- **Work to be completed**
Each record beneath this line is to be copied exactly.

___ Raw data ___

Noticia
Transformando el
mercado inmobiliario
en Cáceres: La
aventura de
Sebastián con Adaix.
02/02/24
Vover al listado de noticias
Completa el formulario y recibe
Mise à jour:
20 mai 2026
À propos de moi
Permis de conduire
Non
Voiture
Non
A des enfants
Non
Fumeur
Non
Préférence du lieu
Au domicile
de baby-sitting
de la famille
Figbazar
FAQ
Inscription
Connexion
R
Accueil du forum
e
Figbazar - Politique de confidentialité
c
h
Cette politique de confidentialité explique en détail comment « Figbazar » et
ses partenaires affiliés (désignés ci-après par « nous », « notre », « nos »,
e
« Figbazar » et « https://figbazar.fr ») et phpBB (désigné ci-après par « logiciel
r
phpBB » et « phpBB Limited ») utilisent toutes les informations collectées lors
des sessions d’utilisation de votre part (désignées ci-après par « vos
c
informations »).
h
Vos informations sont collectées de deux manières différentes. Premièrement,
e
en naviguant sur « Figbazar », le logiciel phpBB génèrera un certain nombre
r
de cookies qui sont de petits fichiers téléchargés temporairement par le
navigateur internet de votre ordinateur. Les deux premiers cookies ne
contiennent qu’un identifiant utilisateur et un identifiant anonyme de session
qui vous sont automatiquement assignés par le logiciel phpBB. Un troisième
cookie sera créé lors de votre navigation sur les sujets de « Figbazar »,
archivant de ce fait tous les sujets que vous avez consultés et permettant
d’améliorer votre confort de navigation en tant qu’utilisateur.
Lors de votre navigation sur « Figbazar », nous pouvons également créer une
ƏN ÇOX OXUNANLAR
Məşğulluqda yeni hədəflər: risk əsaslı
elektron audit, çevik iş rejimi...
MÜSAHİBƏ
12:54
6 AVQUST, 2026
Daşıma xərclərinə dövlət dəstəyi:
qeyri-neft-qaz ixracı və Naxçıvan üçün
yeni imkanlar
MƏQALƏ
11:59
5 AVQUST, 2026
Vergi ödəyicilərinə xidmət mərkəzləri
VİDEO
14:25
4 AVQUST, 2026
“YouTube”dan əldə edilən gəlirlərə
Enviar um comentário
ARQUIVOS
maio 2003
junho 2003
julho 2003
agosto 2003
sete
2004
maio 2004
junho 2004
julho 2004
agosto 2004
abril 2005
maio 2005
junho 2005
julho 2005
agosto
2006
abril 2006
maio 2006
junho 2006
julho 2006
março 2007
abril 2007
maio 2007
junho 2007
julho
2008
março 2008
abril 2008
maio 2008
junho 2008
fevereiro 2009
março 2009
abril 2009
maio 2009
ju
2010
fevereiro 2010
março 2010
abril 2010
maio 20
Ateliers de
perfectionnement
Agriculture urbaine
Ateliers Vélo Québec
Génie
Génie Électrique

___

- **Answer area**
Noticia
Transformando el
mercado inmobiliario
en Cáceres: La
aventura de
Sebastián con Adaix.
02/02/24
Vover al listado de noticias
Completa el formulario y recibe
Mise à jour:
20 mai 2026
À propos de moi
Permis de conduire
Non
Voiture
Non
A des enfants
Non
Fumeur
Non
Préférence du lieu
Au domicile
de baby-sitting
de la famille
Figbazar
FAQ
Inscription
Connexion
R
Accueil du forum
e
Figbazar - Politique de confidentialité
c
h
Cette politique de confidentialité explique en détail comment « Figbazar » et
ses partenaires affiliés (désignés ci-après par « nous », « notre », « nos »,
e
« Figbazar » et « https://figbazar.fr ») et phpBB (désigné ci-après par « logiciel
r
phpBB » et « phpBB Limited ») utilisent toutes les informations collectées lors
des sessions d’utilisation de votre part (désignées ci-après par « vos
c
informations »).
h
Vos informations sont collectées de deux manières différentes. Premièrement,
e
en naviguant sur « Figbazar », le logiciel phpBB génèrera un certain nombre
r
de cookies qui sont de petits fichiers téléchargés temporairement par le
navigateur internet de votre ordinateur. Les deux premiers cookies ne
contiennent qu’un identifiant utilisateur et un identifiant anonyme de session
qui vous sont automatiquement assignés par le logiciel phpBB. Un troisième
cookie sera créé lors de votre navigation sur les sujets de « Figbazar »,
archivant de ce fait tous les sujets que vous avez consultés et permettant
d’améliorer votre confort de navigation en tant qu’utilisateur.
Lors de votre navigation sur « Figbazar », nous pouvons également créer une
ƏN ÇOX OXUNANLAR
Məşğulluqda yeni hədəflər: risk əsaslı
elektron audit, çevik iş rejimi...
MÜSAHİBƏ
12:54
6 AVQUST, 2026
Daşıma xərclərinə dövlət dəstəyi:
qeyri-neft-qaz ixracı və Naxçıvan üçün
yeni imkanlar
MƏQALƏ
11:59
5 AVQUST, 2026
Vergi ödəyicilərinə xidmət mərkəzləri
VİDEO
14:25
4 AVQUST, 2026
“YouTube”dan əldə edilən gəlirlərə
Enviar um comentário
ARQUIVOS
maio 2003
junho 2003
julho 2003
agosto 2003
sete
2004
maio 2004
junho 2004
julho 2004
agosto 2004
abril 2005
maio 2005
junho 2005
julho 2005
agosto
2006
abril 2006
maio 2006
junho 2006
julho 2006
março 2007
abril 2007
maio 2007
junho 2007
julho
2008
março 2008
abril 2008
maio 2008
junho 2008
fevereiro 2009
março 2009
abril 2009
maio 2009
ju
2010
fevereiro 2010
março 2010
abril 2010
maio 20
Ateliers de
perfectionnement
Agriculture urbaine
Ateliers Vélo Québec
Génie
Génie Électrique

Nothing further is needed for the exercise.